Chapitre 6-3
J'avais repris le service en étouffant du mieux que je pouvais ma colère et ma frustration. Je devais tendre l'oreille, me concentrer sur chaque mot des clients et sortir souvent, trop souvent mon dictionnaire d'espagnol. C'était l'exercice le plus difficile de ma vie, car en plus de la barrière de la langue, je devais être réactif, rapide.
Il était une heure de l'après-midi et le restaurant ne désemplissait pas. Dans l'action, je ne vis pas tout de suite la femme aux pommettes rondes et au rouge à lèvres bien marqué s'installer devant moi. C'est quand elle leva la main pour attirer mon attention que je la reconnus. C'était Manuela, la collègue de Rojas.
Je m'approchai d'elle et tendis mon oreille :
— Que voulez-vous boire ?
— Prenez une pause, monsieur Olsen. J'ai des papiers à remplir avec vous. C'est l'occasion de discuter un peu ensemble.

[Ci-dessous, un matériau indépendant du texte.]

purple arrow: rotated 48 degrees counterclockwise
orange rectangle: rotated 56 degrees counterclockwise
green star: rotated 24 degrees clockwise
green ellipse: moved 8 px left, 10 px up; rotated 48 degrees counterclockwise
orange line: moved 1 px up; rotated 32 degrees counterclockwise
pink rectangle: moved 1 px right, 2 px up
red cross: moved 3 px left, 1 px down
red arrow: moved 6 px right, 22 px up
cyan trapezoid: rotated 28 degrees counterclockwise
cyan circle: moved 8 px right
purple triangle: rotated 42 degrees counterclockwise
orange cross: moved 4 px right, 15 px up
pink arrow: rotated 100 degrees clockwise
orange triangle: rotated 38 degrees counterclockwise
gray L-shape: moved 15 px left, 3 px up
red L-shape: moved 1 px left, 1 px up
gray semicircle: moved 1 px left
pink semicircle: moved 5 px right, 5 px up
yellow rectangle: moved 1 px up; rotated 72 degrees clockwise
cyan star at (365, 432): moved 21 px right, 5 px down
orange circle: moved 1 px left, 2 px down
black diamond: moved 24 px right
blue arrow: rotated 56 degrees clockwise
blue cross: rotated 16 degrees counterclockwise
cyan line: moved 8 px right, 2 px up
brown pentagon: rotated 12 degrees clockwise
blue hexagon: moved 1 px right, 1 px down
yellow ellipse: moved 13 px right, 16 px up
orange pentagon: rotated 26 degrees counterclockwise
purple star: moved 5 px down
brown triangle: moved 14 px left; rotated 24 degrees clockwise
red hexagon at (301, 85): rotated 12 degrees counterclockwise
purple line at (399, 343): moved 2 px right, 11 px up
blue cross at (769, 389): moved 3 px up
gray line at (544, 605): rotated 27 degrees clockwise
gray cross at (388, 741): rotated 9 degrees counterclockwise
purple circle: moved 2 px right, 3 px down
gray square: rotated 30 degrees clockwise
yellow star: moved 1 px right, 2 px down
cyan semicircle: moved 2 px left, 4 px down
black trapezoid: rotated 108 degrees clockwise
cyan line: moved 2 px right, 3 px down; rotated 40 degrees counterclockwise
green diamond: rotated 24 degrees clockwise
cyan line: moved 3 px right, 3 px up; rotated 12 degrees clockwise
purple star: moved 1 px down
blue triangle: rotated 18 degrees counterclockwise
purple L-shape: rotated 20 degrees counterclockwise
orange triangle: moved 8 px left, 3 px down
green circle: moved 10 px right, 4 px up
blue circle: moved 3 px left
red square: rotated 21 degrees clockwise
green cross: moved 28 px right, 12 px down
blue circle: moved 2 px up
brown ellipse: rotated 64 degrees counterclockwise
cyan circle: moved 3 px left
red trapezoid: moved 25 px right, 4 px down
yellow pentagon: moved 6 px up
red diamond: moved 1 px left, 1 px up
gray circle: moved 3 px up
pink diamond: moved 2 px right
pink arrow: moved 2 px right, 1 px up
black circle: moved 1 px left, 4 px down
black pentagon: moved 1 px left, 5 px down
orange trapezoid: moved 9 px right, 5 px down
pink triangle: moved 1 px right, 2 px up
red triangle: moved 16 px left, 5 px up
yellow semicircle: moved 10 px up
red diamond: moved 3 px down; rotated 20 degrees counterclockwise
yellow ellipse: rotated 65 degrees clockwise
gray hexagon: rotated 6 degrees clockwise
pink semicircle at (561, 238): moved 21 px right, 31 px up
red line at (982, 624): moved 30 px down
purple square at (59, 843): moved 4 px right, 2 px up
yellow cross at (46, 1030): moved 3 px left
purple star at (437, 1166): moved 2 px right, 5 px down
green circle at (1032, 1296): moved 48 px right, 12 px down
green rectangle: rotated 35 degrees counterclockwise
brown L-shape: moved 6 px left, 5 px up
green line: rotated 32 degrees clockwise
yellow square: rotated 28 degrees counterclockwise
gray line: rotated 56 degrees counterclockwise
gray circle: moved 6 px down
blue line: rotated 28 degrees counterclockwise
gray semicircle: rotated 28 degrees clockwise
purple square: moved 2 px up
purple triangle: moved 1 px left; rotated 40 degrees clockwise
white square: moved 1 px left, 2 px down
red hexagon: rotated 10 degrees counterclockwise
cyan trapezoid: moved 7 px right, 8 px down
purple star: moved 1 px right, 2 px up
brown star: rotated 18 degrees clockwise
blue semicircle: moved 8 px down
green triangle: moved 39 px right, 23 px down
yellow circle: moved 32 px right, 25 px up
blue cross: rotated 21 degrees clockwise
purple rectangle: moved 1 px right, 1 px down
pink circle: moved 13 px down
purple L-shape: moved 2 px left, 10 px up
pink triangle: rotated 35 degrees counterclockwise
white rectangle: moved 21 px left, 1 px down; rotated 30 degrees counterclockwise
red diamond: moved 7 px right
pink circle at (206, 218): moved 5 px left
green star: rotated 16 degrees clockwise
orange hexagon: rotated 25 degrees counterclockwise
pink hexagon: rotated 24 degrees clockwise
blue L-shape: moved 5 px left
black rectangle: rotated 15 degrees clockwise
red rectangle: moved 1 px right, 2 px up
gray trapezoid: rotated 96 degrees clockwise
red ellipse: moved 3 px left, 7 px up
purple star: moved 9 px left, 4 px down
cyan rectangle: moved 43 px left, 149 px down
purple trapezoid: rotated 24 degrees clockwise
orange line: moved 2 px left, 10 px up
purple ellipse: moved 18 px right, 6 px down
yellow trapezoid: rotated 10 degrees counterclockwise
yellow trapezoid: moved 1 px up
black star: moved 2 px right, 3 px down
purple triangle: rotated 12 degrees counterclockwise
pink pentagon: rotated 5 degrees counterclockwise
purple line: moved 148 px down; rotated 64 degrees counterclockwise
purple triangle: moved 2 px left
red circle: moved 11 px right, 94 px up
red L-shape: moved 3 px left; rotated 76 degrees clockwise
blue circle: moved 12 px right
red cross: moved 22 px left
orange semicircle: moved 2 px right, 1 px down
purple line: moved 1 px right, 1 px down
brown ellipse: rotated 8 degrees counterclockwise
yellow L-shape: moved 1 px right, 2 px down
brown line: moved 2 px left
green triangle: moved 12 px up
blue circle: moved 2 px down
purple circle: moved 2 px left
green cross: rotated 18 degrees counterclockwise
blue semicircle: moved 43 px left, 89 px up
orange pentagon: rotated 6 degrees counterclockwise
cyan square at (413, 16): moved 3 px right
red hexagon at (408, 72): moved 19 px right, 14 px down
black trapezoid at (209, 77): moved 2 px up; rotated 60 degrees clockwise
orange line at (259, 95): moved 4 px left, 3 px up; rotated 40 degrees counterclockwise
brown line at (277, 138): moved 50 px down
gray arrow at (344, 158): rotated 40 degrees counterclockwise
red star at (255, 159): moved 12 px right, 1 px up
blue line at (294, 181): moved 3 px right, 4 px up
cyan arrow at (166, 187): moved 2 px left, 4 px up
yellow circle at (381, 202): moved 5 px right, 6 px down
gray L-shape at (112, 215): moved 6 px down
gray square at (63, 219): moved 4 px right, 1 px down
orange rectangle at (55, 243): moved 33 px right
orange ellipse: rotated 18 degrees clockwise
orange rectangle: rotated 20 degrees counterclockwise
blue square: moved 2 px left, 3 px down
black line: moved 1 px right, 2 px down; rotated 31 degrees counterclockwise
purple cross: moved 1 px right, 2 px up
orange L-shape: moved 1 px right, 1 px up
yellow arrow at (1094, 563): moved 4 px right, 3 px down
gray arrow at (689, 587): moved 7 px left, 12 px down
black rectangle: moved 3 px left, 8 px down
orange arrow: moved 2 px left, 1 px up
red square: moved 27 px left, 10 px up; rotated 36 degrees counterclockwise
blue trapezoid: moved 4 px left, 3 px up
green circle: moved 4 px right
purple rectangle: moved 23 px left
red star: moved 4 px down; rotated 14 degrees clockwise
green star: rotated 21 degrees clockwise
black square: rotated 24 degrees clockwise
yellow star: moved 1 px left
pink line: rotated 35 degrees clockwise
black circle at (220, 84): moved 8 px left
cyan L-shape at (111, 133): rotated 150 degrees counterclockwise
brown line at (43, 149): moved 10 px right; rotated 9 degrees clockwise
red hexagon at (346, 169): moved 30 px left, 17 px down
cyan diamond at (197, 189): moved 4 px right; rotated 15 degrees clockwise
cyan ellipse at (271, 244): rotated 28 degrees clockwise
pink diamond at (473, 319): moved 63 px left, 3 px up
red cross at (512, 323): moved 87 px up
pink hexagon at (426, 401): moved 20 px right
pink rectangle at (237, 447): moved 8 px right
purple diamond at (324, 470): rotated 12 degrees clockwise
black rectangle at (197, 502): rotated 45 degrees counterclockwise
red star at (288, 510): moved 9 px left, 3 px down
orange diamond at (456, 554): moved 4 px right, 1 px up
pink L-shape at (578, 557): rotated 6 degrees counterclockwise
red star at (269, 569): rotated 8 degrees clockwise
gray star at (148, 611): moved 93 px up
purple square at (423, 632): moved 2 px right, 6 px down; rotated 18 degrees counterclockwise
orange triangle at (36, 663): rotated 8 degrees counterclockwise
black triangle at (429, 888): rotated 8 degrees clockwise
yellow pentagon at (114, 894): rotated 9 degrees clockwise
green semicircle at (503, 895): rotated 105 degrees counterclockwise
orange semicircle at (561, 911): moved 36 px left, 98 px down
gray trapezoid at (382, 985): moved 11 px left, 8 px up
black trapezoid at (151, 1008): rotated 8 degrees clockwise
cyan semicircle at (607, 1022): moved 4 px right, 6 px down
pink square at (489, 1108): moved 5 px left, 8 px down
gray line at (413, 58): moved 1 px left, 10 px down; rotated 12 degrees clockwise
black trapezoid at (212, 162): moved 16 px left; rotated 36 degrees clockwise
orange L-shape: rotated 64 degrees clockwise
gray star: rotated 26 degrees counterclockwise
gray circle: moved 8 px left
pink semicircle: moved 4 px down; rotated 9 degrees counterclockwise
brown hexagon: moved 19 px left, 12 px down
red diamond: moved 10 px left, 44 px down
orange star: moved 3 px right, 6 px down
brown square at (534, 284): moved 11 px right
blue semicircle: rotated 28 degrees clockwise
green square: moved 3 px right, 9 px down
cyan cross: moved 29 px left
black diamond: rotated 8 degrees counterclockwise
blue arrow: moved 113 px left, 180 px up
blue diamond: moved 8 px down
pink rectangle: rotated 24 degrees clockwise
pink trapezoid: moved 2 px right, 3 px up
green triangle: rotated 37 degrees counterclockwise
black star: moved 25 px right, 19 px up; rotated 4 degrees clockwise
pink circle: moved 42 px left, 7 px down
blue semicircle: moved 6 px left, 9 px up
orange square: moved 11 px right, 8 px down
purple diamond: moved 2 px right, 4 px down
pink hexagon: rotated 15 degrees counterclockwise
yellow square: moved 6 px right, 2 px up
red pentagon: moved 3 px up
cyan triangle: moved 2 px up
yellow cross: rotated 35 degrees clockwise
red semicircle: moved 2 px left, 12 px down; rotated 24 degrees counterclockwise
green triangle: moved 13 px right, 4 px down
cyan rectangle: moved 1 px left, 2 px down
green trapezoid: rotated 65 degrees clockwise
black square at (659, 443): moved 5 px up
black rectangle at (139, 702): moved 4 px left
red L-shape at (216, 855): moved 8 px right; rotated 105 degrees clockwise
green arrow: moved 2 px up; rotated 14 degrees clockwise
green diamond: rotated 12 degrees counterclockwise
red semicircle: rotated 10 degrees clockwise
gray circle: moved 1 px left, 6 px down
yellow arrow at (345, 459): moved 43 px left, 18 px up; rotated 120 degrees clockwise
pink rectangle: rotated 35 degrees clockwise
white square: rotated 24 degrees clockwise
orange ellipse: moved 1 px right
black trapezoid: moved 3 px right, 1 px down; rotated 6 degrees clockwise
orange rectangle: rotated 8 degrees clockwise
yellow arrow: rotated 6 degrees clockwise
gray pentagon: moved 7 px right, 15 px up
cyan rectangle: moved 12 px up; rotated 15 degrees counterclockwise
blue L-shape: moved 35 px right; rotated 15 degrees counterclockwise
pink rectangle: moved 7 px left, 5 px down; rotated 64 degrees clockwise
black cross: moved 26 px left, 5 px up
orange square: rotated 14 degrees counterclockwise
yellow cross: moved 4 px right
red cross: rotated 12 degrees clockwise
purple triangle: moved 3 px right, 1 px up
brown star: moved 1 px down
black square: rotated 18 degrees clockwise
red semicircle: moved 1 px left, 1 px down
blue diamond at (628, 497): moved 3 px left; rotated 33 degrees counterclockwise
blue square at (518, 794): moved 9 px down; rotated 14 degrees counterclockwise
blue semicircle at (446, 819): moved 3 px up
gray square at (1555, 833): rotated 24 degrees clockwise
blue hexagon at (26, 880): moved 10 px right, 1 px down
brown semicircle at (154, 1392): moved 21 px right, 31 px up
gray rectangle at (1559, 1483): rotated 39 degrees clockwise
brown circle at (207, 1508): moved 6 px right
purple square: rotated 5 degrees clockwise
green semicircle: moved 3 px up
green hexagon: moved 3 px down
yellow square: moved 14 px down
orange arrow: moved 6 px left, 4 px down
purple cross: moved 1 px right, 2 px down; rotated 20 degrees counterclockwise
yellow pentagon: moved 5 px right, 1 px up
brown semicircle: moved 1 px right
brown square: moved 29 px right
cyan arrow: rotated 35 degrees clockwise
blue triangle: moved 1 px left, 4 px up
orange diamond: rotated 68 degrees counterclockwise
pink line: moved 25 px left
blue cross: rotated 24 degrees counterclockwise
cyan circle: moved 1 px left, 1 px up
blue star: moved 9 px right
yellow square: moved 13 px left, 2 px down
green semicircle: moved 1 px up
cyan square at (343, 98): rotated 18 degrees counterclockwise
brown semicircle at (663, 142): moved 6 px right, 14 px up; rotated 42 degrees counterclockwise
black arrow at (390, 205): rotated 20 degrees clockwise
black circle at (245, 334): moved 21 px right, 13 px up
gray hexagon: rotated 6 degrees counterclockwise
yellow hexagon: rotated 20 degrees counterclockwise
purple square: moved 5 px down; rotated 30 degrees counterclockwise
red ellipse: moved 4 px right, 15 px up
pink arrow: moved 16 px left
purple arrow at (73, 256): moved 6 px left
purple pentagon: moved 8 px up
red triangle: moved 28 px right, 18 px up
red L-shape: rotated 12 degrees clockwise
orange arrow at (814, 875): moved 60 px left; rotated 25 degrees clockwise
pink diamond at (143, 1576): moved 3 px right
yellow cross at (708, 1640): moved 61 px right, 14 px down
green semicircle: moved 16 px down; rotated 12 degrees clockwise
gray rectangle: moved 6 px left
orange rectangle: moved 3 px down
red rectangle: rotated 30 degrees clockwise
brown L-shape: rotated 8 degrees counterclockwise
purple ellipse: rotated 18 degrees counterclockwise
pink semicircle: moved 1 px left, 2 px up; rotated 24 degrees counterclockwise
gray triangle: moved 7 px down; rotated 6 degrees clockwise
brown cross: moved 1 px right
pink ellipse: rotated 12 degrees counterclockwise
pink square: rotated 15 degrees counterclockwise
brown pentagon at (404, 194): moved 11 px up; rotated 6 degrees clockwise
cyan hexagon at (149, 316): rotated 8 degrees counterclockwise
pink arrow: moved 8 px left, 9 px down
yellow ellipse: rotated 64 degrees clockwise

Mon regard se durcit. Je me redressai et lui indiquai d'un signe de tête une table vide sur ma droite.
— Attendez-moi là-bas. Je finis ces deux commandes et j'arrive.
J'allais quitter mon post au bar pour rejoindre la collègue de Rojas qui m'attendait déjà depuis dix minutes à la table que je lui avais indiquée quand mon regard fut attiré par un homme au crâne rasé, à l'extérieur du restaurant. Entouré par un petit groupe de personnes, il paraissait être le chef de ce clan.
— C'est Tony, un gamin du quartier qui n'a pas fait les bons choix dans la vie.
Avec tout le bruit, je n'avais pas entendu Diego arriver derrière moi. Il y avait dans le ton de sa voix quelque chose de triste. Occupé à essuyer les verres chauds tout droit sortis de la machine, il ne releva pas la tête. Je demandai :
— Lui et sa bande trainent souvent par ici ?
— Oui. Tant qu'ils ne posent pas de problème dans le quartier et font leur trafic ailleurs que devant mon restaurant, ça me va. C'est un enfant d'East Harlem, sa mère est une brave femme, très malade.
Je tournai de nouveau ma tête pour regarder à l'extérieur, en direction de l'homme qui paraissait avoir mon âge. C'est alors que nos regards se croisèrent. Le chef à la carrure imposante fronça les sourcils, visiblement intrigué par ce qu'il voyait. Finalement, je détournai les yeux en premier pour vaquer à mes occupations.